So, you've inherited some code. It's 50,000 lines of the oldest code on the project. The authors have left the company and won't return your calls. It's undocumented, badly designed, and buggy; yet the rest of the team uses it all the time. There's absolutely no option but to make it work, and that's your job. What do you do?
Don't stress. This article will make some concrete suggestions as to the sorts of things you can do, from the simple and mindless to the complex and dangerous. The process can be mostly evolutionary and absolutely safe. In a couple of months, colleagues will stop complaining about your section of the code, and a couple of months after that, your revamped code will be the pride of the project.
Some of the suggestions that follow are nothing new. Indeed, concepts such as documenting code and following coding standards have been drummed into programmers since they went to school. However, the usual reasons given are motherhood statements -- things you wouldn't say the opposite of (be a good boy, write understandable code, for example). I've tried to explain why you would want to do those things, and what their positive effects are.
So, let's get to it.
Start with the easy things
When making bad code good, it's best to start with easy changes, to make sure you don't break anything. A large lump of bad code breaks easily, and nobody can be expected to fix bugs in it without some preparation.
Fix the Javadoc comments
You never realize a comment's importance until you need to read it. Even if nobody else reads it (and usually, they don't), Javadoc comments are important for the code authors to help them remember what the code/class/parameter should do. Pieces of information particularly important to include are:
- Whether an object parameter may be null, and what it means if it is
- Whether a parameter needs to be mutable or not
- Whether a return value is mutable
- Whether a return value may be null
- Whether changes to the return value affect the returner's internal state
Fixing the Javadoc comments doesn't mean just adding them where there were none before. You should also delete misleading and trivial comments (such as documenting setters and getters) as they engender a false sense of security. Important information exists for inclusion in Javadoc comments, so there's no point wasting the time of potential readers.
When you write new methods and classes, try to include some Javadoc comments (just a few) to explain what they do. Even if it's obvious to you, the next person to get the code might thank you for the effort. If you don't know what to write in the Javadoc comments, you have no business writing the code.

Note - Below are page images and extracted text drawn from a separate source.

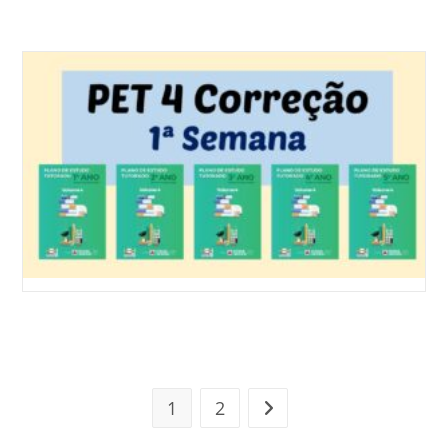
1
2
Ir para a próxima página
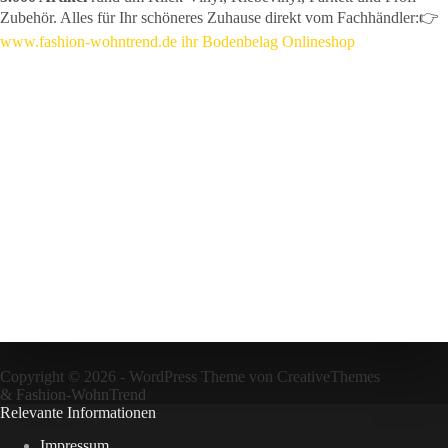
Zubehör. Alles für Ihr schöneres Zuhause direkt vom Fachhändler:👉
www.fashion-wohntrend.de ihr Bodenbelag Onlineshop
Copyright © 2026 - WordPress Theme von
CreativeThemes
&
Fashion-WohnTrend
Relevante Informationen
Impressum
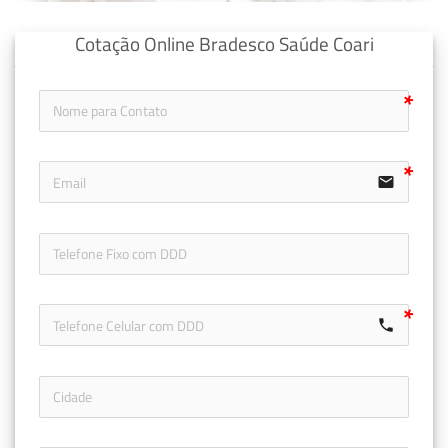
Cotação Online Bradesco Saúde Coari
email
icon-ph
call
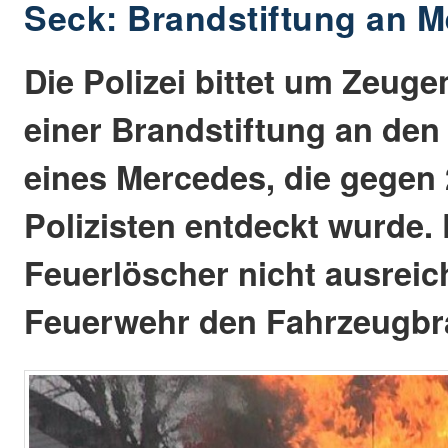
Seck: Brandstiftung an 
Die Polizei bittet um Zeug
einer Brandstiftung an den
eines Mercedes, die gegen 
Polizisten entdeckt wurde.
Feuerlöscher nicht ausreic
Feuerwehr den Fahrzeugbr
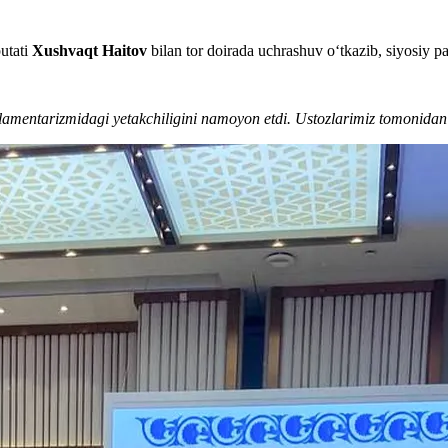
putati
Xushvaqt Haitov
bilan tor doirada uchrashuv o‘tkazib, siyosiy p
lamentarizmidagi yetakchiligini namoyon etdi. Ustozlarimiz tomonidan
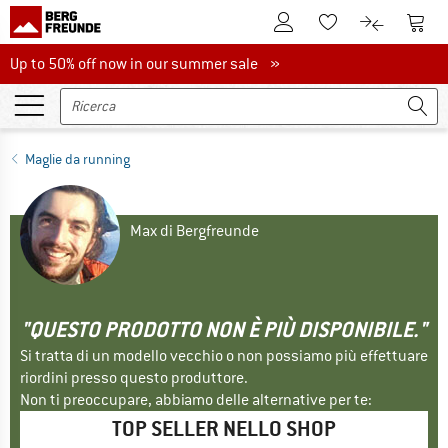
Al conto cliente
Al Ca
Alla lista promemo
Al confront
Up to 50% off now in our summer sale
Up to 50% off now in our summer sale »
Maglie da running
Max di Bergfreunde
"QUESTO PRODOTTO NON È PIÙ DISPONIBILE."
Si tratta di un modello vecchio o non possiamo più effettuare
riordini presso questo produttore.
Non ti preoccupare, abbiamo delle alternative per te:
TOP SELLER NELLO SHOP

Javadoc comments can also serve as a record of what you learned about the code. When you figure out what a particularly tricky, clever, or ugly method does (especially a private
or protected
method with no implied contract), write a comment to record it for posterity. This expands the amount of the code under your control and helps you later when you're trying to decipher something related.
Of course, Javadoc comments should only explain the effect of a method, never the implementation (because you might change that). If code within a method needs explanation, use standard code comments. A school of thought exists that says with good enough identifiers you don't need code comments at all. I'm not that extreme, but I take the point. Indeed, many code comments don't tell you anything new. I urge you to leave those uninformative comments out, as they only serve to make simple code verbose and intimidating.
Fix the code formatting
Code formatting standards always spark contention. I'm in favor of coding standards, as long as they're the ones I already use, of course. If you take over a piece of badly formatted code (different from how you would do it), and you're having trouble reading it, you'll want to reformat it. Having a project-wide coding standard makes it less defensible for people to reformat code to their personal unreadable style and more likely that any particular piece of code makes sense to you the first time you read it. The most widely accepted coding standard is probably Sun's.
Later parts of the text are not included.